Hi @kpomerleau, the code snippet below should give you a sense of how to adjust an extrapolated parameter like e00900
with the GrowDiff
class. Let me know if anything is unclear.
from taxcalc import GrowDiff
from taxcalc import *
# Base Calculator with no GrowDiff
pol = Policy()
recs = Records()
calc = Calculator(policy=pol, records=recs)
# Print e00900 for each year 2017-2028 (no grow diffs)
for y in range(2017,2029):
calc.advance_to_year(y)
calc.calc_all()
e00900 = (calc.weighted_total('e00900') / 1e9).round(2)
print(f'e00900 in {y} $B: {e00900}')
# Create GrowDiff and GrowFactors objects
gdiff = GrowDiff()
gfactors = GrowFactors()
# Specify one-time e00900 increase of 500%
diffs = {'ASCHCI': {2020: 5, 2021: 0}}
gdiff.update_growdiff(diffs)
# Apply grow diffs to grow factors
gdiff.apply_to(gfactors)
# Calculator that incorporates grow diffs
recs_diff = Records(gfactors=gfactors)
pol_diff = Policy(gfactors)
calc_diff = Calculator(policy=pol_diff, records=recs_diff)
# Print e00900 for each year 2017-2028 (with grow diffs)
for y in range(2017,2029):
calc_diff.advance_to_year(y)
calc_diff.calc_all()
e00900 = (calc_diff.weighted_total('e00900') / 1e9).round(2)
print(f'e00900 in {y} $B (with GrowDiff): {e00900}')
Thanks! I will take a look at this and report back.
Opening the thread back up on this, @kpomerleau and I found the source of this issue. The problem lies in the variables used for the capital/wage/SSTB limitation (as used in lines 808-833 of calcfunctions.py). The values for PT_SSTB
, PT_binc_w2_wages
, and PT_ubia_property
are all zeros. This information is not reported on taxpayers' 1040s and instead requires some sort of imputation.
Until that imputation is done, we recommend turning off these limits so that users do not think that they are being employed when they are not.
To add to @erinmelly's comment: The code works, but since W2 wages and capital are all zero in the PUF, the limits claw back almost all of the deduction for very high-income tax filers.
@erinmelly and @kpomerleau, I'm happy you found the source of the issue here. I should have noticed this before, either by looking at the data myself or by checking the compatible_data
field in /policy_current_law.json
for "PT_qbid_w2_wages_rt", PT_qbid_alt_w2_wages_rt", and "PT_qbid_alt_property_rt".
Have you given any thought to where we should turn off the limits and where best to document that they've been turned off?
Separately, I'd be interested to know if you've given any thought to the imputations.
@Peter-Metz Given your work on the QBI deduction, is this issue resolved?

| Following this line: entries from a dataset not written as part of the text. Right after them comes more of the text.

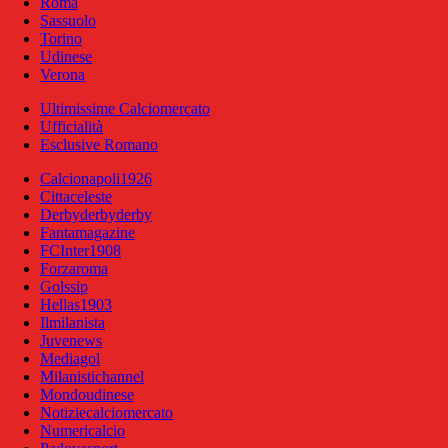
Roma
Sassuolo
Torino
Udinese
Verona
Ultimissime Calciomercato
Ufficialità
Esclusive Romano
Calcionapoli1926
Cittaceleste
Derbyderbyderby
Fantamagazine
FCInter1908
Forzaroma
Golssip
Hellas1903
Ilmilanista
Juvenews
Mediagol
Milanistichannel
Mondoudinese
Notiziecalciomercato
Numericalcio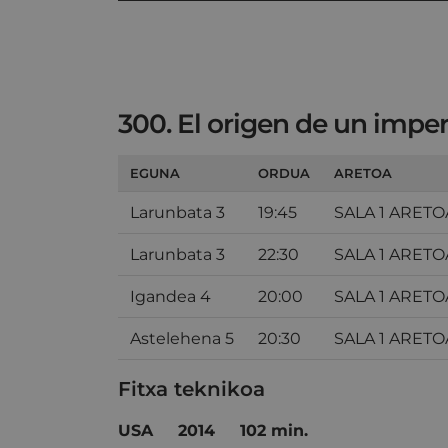
300. El origen de un imper
EGUNA
ORDUA
ARETOA
Larunbata 3
19:45
SALA 1 ARETO
Larunbata 3
22:30
SALA 1 ARETO
Igandea 4
20:00
SALA 1 ARETO
Astelehena 5
20:30
SALA 1 ARETO
Fitxa teknikoa
USA
2014
102 min.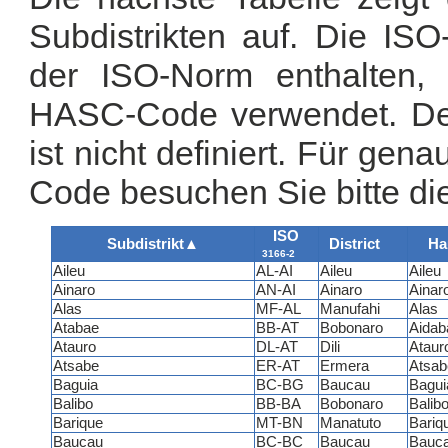
Subdistrikten auf. Die ISO
der ISO-Norm enthalten, 
HASC-Code verwendet. Der
ist nicht definiert. Für ge
Code besuchen Sie bitte di
ISO
Subdistrikt
▲
District
Ha
3166-2
Aileu
AL-AI
Aileu
Aileu
Ainaro
AN-AI
Ainaro
Ainar
Alas
MF-AL
Manufahi
Alas
Atabae
BB-AT
Bobonaro
Aidab
Atauro
DL-AT
Dili
Ataur
Atsabe
ER-AT
Ermera
Atsab
Baguia
BC-BG
Baucau
Bagui
Balibo
BB-BA
Bobonaro
Balib
Barique
MT-BN
Manatuto
Bariq
Baucau
BC-BC
Baucau
Bauc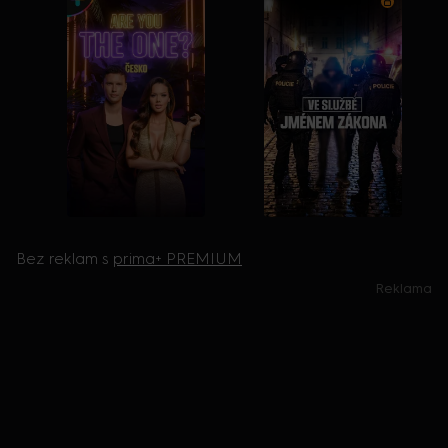
Bez reklam s
prima+ PREMIUM
Reklama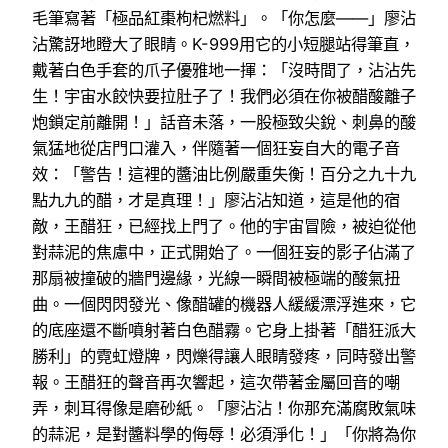
毛筆寫著「極品紅棗枸杞燃料」。「你怎麼——」廖沾
沾驚訝地瞪大了眼睛。K-999用它的小短腿站得筆直，
戴著白色手套的爪子優雅地一揮：「沒時間了，沾沾先
生！宇宙水餃快要拉肚子了！我們必須在你被醋酸離子
炮鎖定前離開！」話音未落，一股極致尖銳、刺鼻的酸
氣猛地從店門口灌入，伴隨著一個狂妄自大的電子音
效：「警告！這裡的醬油比例嚴重失衡！百分之九十九
點九九的醋，才是真理！」廖沾沾知道，這是他的宿
敵，王醋狂，已經找上門了。他的宇宙冒險，被迫從他
對蒜泥的焦慮中，正式開始了。一個狂妄的影子佔滿了
那扇被撞破的牆門邊緣，光線一瞬間被極端的酸氣扭
曲。一個閃閃發光、像醋罐的機器人緩緩漂浮進來，它
的底座還不斷噴射著白色醋霧。它身上掛著「醋狂派大
勝利」的霓虹燈牌，閃爍得讓人眼睛發疼，同時發出警
報。王醋狂的聲音再次響起，這次帶著金屬回音的嘲
弄，刺耳得像是磨砂紙。「廖沾沾！你那充滿腐敗氣味
的蒜泥，是對醬料學的侮辱！必須淨化！」「你將為你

@jdebacker yeah, I think this issue is resolved. The parameters added in #2497 should bring the QBID-related revenue estimates more in line with JCT.
Currently, the revenue effect of repealing the 20% qualified business income deduction raises about $16 billion each year. However, this is far lower than the revenue effect estimated by the Joint Committee on Taxation, which finds a revenue effect of about $50-$60 billion per year. Link to JCT estimate: https://www.cbo.gov/system/files/2018-06/51138-2018-04-revenueprojections.xlsx (tab 7).

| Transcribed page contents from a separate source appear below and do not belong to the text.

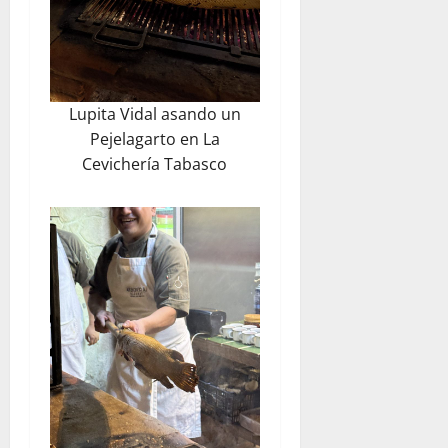
Lupita Vidal asando un
Pejelagarto en La
Cevichería Tabasco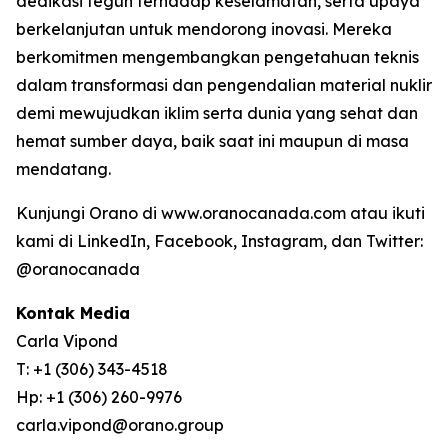
dedikasi teguh terhadap keselamatan, serta upaya
berkelanjutan untuk mendorong inovasi. Mereka
berkomitmen mengembangkan pengetahuan teknis
dalam transformasi dan pengendalian material nuklir
demi mewujudkan iklim serta dunia yang sehat dan
hemat sumber daya, baik saat ini maupun di masa
mendatang.
Kunjungi Orano di www.oranocanada.com atau ikuti
kami di LinkedIn, Facebook, Instagram, dan Twitter:
@oranocanada
Kontak Media
Carla Vipond
T: +1 (306) 343-4518
Hp: +1 (306) 260-9976
carla.vipond@orano.group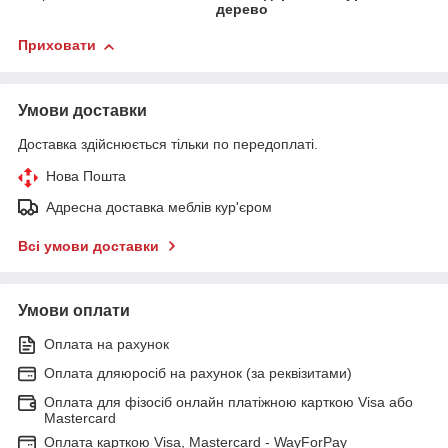
дерево
Приховати
Умови доставки
Доставка здійснюється тільки по передоплаті.
Нова Пошта
Адресна доставка меблів кур'єром
Всі умови доставки
Умови оплати
Оплата на рахунок
Оплата дляюросіб на рахунок (за реквізитами)
Оплата для фізосіб онлайн платіжною карткою Visa або
Mastercard
Оплата карткою Visa, Mastercard - WayForPay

My first hypothesis is that it may interact with the AMT, but it looks like this is not the case.
My second hypothesis is that there is an issue in how the deduction itself is being calculated. Given that tax brain does not have switches for the W-2 and K limits, it's hard to tell what's going on there and I am not sure what sort of data is driving that, so I don't have a suggestion there besides trying to run the model without the limitation code to see if the revenue effect is closer to other known estimates.

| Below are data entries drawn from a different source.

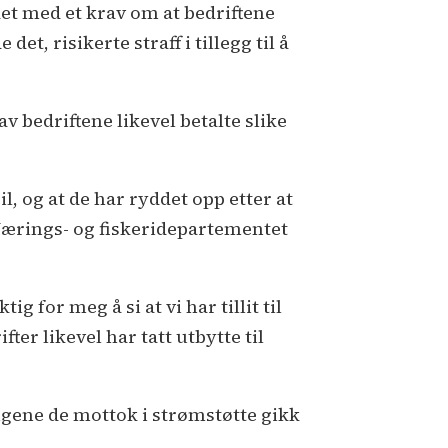
det med et krav om at bedriftene
t, risikerte straff i tillegg til å
v bedriftene likevel betalte slike
l, og at de har ryddet opp etter at
ærings- og fiskeridepartementet
g for meg å si at vi har tillit til
er likevel har tatt utbytte til
engene de mottok i strømstøtte gikk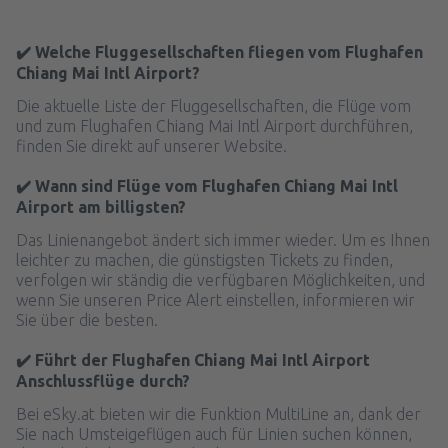
✔️ Welche Fluggesellschaften fliegen vom Flughafen
Chiang Mai Intl Airport?
Die aktuelle Liste der Fluggesellschaften, die Flüge vom
und zum Flughafen Chiang Mai Intl Airport durchführen,
finden Sie direkt auf unserer Website.
✔️ Wann sind Flüge vom Flughafen Chiang Mai Intl
Airport am billigsten?
Das Linienangebot ändert sich immer wieder. Um es Ihnen
leichter zu machen, die günstigsten Tickets zu finden,
verfolgen wir ständig die verfügbaren Möglichkeiten, und
wenn Sie unseren Price Alert einstellen, informieren wir
Sie über die besten.
✔️ Führt der Flughafen Chiang Mai Intl Airport
Anschlussflüge durch?
Bei eSky.at bieten wir die Funktion MultiLine an, dank der
Sie nach Umsteigeflügen auch für Linien suchen können,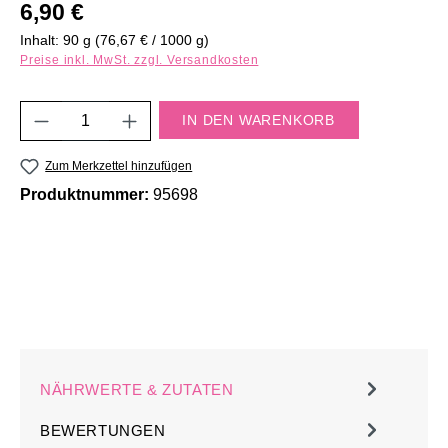
Regulärer Preis:
6,90 €
Inhalt:
90 g
(76,67 € / 1000 g)
Preise inkl. MwSt. zzgl. Versandkosten
Produkt Anzahl: Gib den gewünschten Wert e
IN DEN WARENKORB
Zum Merkzettel hinzufügen
Produktnummer:
95698
NÄHRWERTE & ZUTATEN
BEWERTUNGEN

Another thought, based on experience: JCT likely assumed some amount of general avoidance in the pass-through sector in response to the deduction. It might be worth while to have some sort of parameter for general avoidance for this provision (which could simply be a factor increasing qualified pass-through income) to baseline the model to the revenue loss that the JCT thinks would occur.